… or, rather, I read the first two hundred pages of Blood and Elves, which I’ve come to discover is technically the third Witcher book, after two books of short stories, but is branded as the first book because it’s the first novel.
And it’s terrible. Absolutely unforgivably terrible. I went and looked at other bad reviews of it on Goodreads, and many of them seem to feel like the first two books (the short stories) were pretty good and then this one shit the bed, but that sentence with all the arrows pointed at it up there is where I decided I really was going to put this down, and then I read a few more pages anyway, and it’s just a Goddamned awful book. I’m going to lay a bit of the blame on the translator– I am willing to wager a small sum that the words she translated as “bite your own backside in fury” are a Polish proverb expressing angry frustration, but if that’s the case it should never have been translated literally.

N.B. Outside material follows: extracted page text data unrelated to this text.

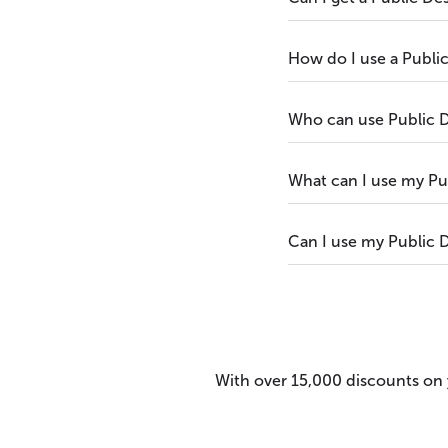
How do I use a Publi
Who can use Public 
What can I use my Pu
Can I use my Public D
With over 15,000 discounts on y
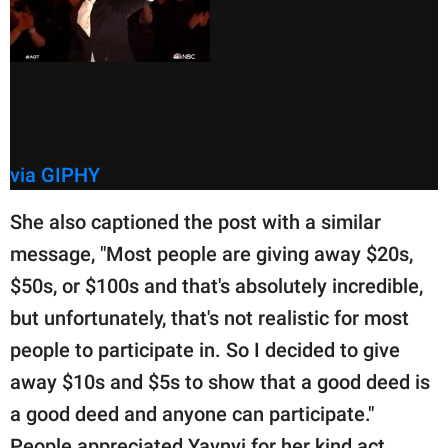
via GIPHY
She also captioned the post with a similar
message, "Most people are giving away $20s,
$50s, or $100s and that's absolutely incredible,
but unfortunately, that's not realistic for most
people to participate in. So I decided to give
away $10s and $5s to show that a good deed is
a good deed and anyone can participate."
People appreciated Yavnyi for her kind act.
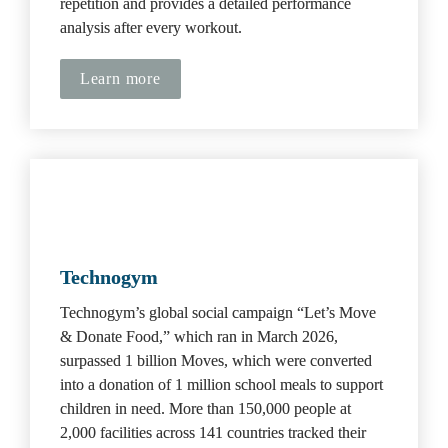
repetition and provides a detailed performance 
analysis after every workout.
Learn more
Technogym
Technogym’s global social campaign “Let’s Move 
& Donate Food,” which ran in March 2026, 
surpassed 1 billion Moves, which were converted 
into a donation of 1 million school meals to support 
children in need.
More than 150,000 people at 
2,000 facilities across 141 countries tracked their 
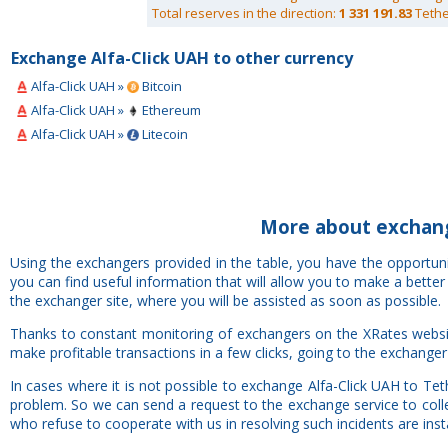
Total reserves in the direction:
1 331 191.83
Tethe
Exchange Alfa-Click UAH to other currency
Alfa-Click UAH »
Bitcoin
Alfa-Click UAH »
Ethereum
Alfa-Click UAH »
Litecoin
More about exchang
Using the exchangers provided in the table, you have the opportun
you can find useful information that will allow you to make a bette
the exchanger site, where you will be assisted as soon as possible.
Thanks to constant monitoring of exchangers on the XRates websit
make profitable transactions in a few clicks, going to the exchanger
In cases where it is not possible to exchange Alfa-Click UAH to Te
problem. So we can send a request to the exchange service to colle
who refuse to cooperate with us in resolving such incidents are insta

As a guy with a couple of degrees in Biblical studies I take translation pretty seriously, and there is no good reason to ever translate a proverb literally when you’re translating for a different culture. But it wasn’t the translator who wrote the endless conversations where characters explain things to each other that they already know, or the utter disgrace to women everywhere that is Triss Merigold’s character, or who decided to write two hundred pages about a guy called a Witcher where he does no Witching of any kind.

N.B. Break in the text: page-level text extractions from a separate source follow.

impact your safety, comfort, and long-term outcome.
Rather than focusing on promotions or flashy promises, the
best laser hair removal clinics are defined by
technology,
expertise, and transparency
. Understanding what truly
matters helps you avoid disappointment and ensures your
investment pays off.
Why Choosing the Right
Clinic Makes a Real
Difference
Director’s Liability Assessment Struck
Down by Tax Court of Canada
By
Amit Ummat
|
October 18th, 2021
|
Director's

Seriously, the dude’s supposed to be a monster hunter. There is none of that in this book, or at least not in the first half. It’s dreadfully boring. And I was dumb enough to jump straight to the box set of the first three novels, so I not only have this thing sitting on my shelf now but two other books that I have no intention of reading. Bah.

And so long as we’re talking about works read in translation, the book before dipping into the world of the Witcher was Jin Yong’s A Hero Born, which is the first book of a massively successful series in China that has only recently been translated into English. This is one of those books that I ordered because I got flooded with people talking about it in a short period of time, and the phrase “Chinese Lord of the Rings” kept coming up.

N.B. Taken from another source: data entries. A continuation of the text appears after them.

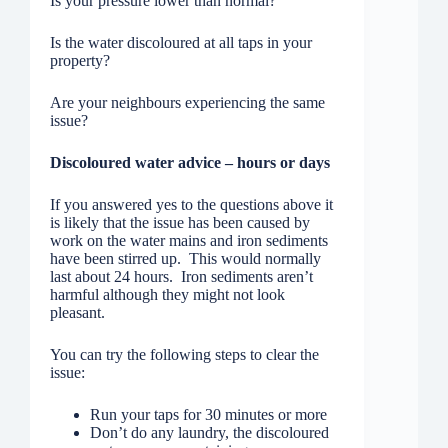
Is your pressure lower than normal?
Is the water discoloured at all taps in your
property?
Are your neighbours experiencing the same
issue?
Discoloured water advice – hours or days
If you answered yes to the questions above it
is likely that the issue has been caused by
work on the water mains and iron sediments
have been stirred up. This would normally
last about 24 hours. Iron sediments aren’t
harmful although they might not look
pleasant.
You can try the following steps to clear the
issue:
Run your taps for 30 minutes or more
Don’t do any laundry, the discoloured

I don’t know what the Chinese Lord of the Rings might be, but it is not Legends of the Condor Heroes. To be honest, having read it, I cannot for the life of me imagine what the hell possessed anyone to compare those two books to each other, other than the knowledge that it would get my specific subtype of nerd to order a copy. They were both initially published in the fifties. That’s all I’ve got. What A Hero Born is is a perfectly serviceable wuxia novel, or in other words a book set in ancient China that is all about powerful martial artists going around and doing things.
What things are they doing? Hard to say, because rather than describe the action most of the time Jin Yong just names the move and either expects you to know what that is (which I can’t believe is actually the case, but I suppose might be) or expects you to fill in the details yourself. In other words, you might have one character attack another with a Rooster Masturbates the Moose move and have that move be countered with an Insipid Charlatan, but the variant from the Batman Eats a Blueberry Crepe school of kung fu, not the normal one.
What’s that mean? Hell if I know. And clearly this works in China, and I didn’t hate the book by any means, but it was sort of a slog.
So, yeah. So far, not regretting writing my Best Books of the Year post with a couple of days left in the year.